Mathematical Analysis of the Maltus Population Model in a Variable Environment

Abstract

The construction and application of mathematical models is the main means of knowledge of each science. Currently mathematical models along with physical and chemical are a powerful tool in the study of biological problems. One of the main elements in the construction of mathematical models describing the dynamics of the isolated population is to take info account the population under the influence of factors of different nature. Balance considerations underlie the construction of both discrete and continuous mathematical models of population dynamics. If the development of the population is carried out synchronously then it is convenient to use discrete models to describe its dynamics. At the same time, due to the fact that the death and birth of individuals is continuous, the use of discrete models in practice is limited. Therefore the most widely used in practice and deeply studied is a class of models based on ordinary differential equations.
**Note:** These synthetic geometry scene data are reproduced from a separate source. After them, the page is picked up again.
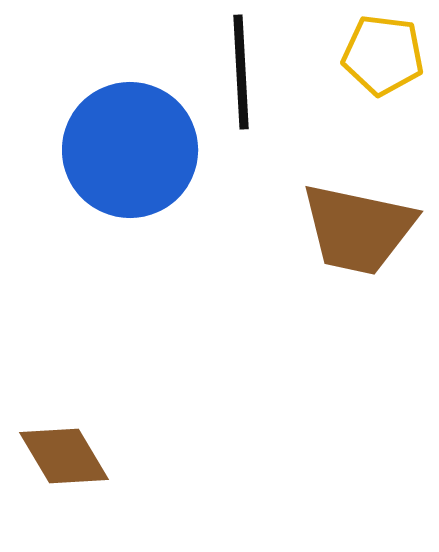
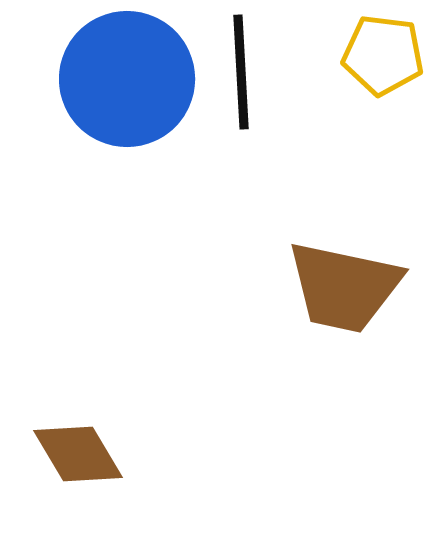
blue circle: moved 3 px left, 71 px up
brown trapezoid: moved 14 px left, 58 px down
brown diamond: moved 14 px right, 2 px up
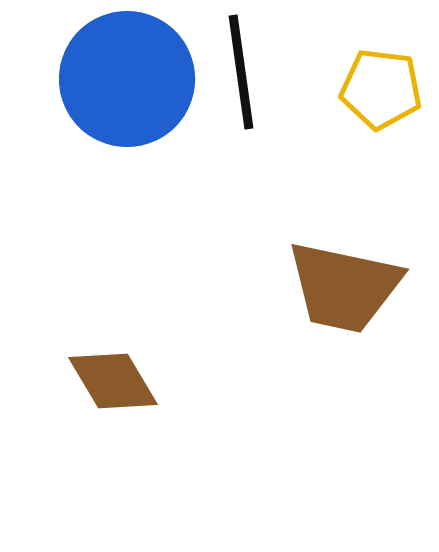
yellow pentagon: moved 2 px left, 34 px down
black line: rotated 5 degrees counterclockwise
brown diamond: moved 35 px right, 73 px up
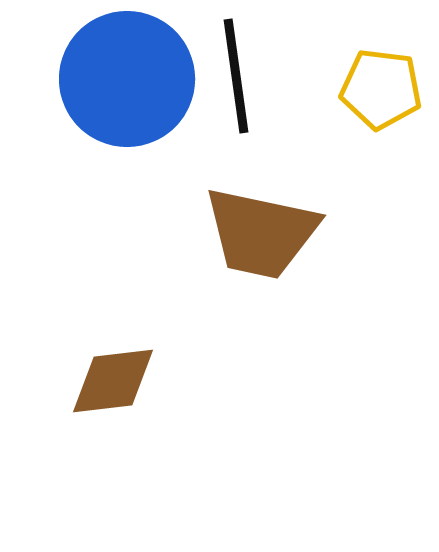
black line: moved 5 px left, 4 px down
brown trapezoid: moved 83 px left, 54 px up
brown diamond: rotated 66 degrees counterclockwise
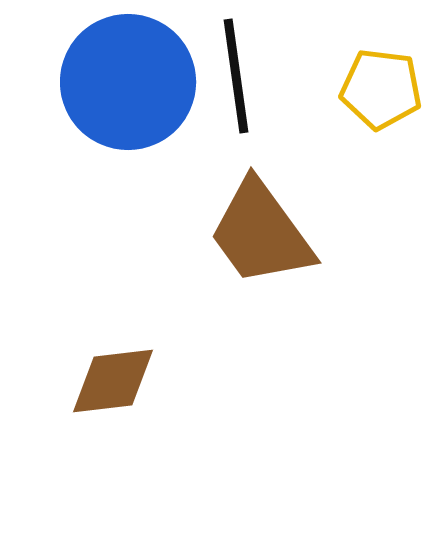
blue circle: moved 1 px right, 3 px down
brown trapezoid: rotated 42 degrees clockwise
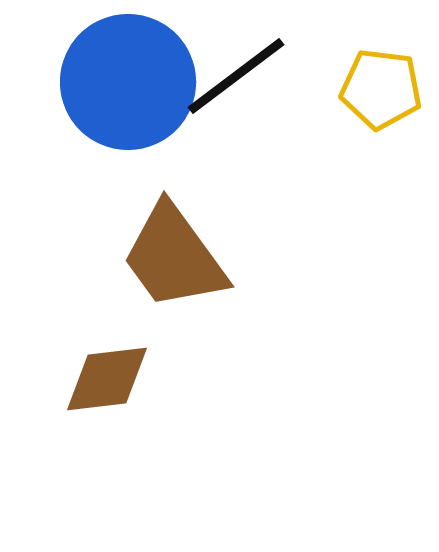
black line: rotated 61 degrees clockwise
brown trapezoid: moved 87 px left, 24 px down
brown diamond: moved 6 px left, 2 px up
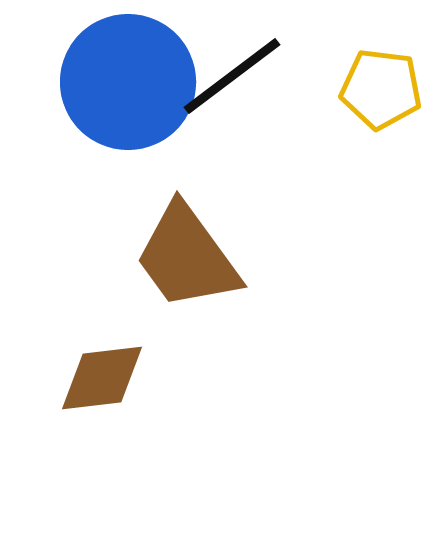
black line: moved 4 px left
brown trapezoid: moved 13 px right
brown diamond: moved 5 px left, 1 px up
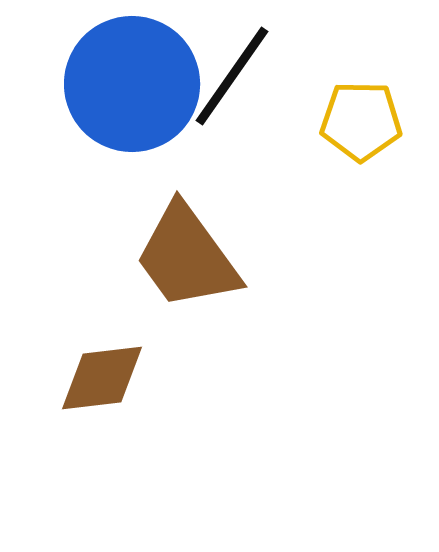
black line: rotated 18 degrees counterclockwise
blue circle: moved 4 px right, 2 px down
yellow pentagon: moved 20 px left, 32 px down; rotated 6 degrees counterclockwise
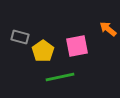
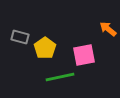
pink square: moved 7 px right, 9 px down
yellow pentagon: moved 2 px right, 3 px up
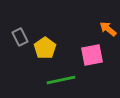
gray rectangle: rotated 48 degrees clockwise
pink square: moved 8 px right
green line: moved 1 px right, 3 px down
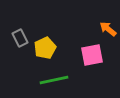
gray rectangle: moved 1 px down
yellow pentagon: rotated 10 degrees clockwise
green line: moved 7 px left
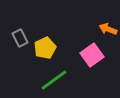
orange arrow: rotated 18 degrees counterclockwise
pink square: rotated 25 degrees counterclockwise
green line: rotated 24 degrees counterclockwise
Therefore, the most widely used in practice and sufficiently deeply studied analytically is a class of models built on the basis of ordinary differential equations. The proposed work is devoted to the study of a constant population model of Malthus in a nonstationary environment for different values of the growth coefficient. Exact analytical solutions of the Cauchy problem are found. The schemes of identification of growth parameters on the basis of the interval between two consecutive divisions are constructed. Test calculations on the computer are carried out. Graphs of population size change are constructed. The obtained results allow us to conclude that the Malthus model describing the exponential phase of population development can describe in particular the logistic process of continuous growth.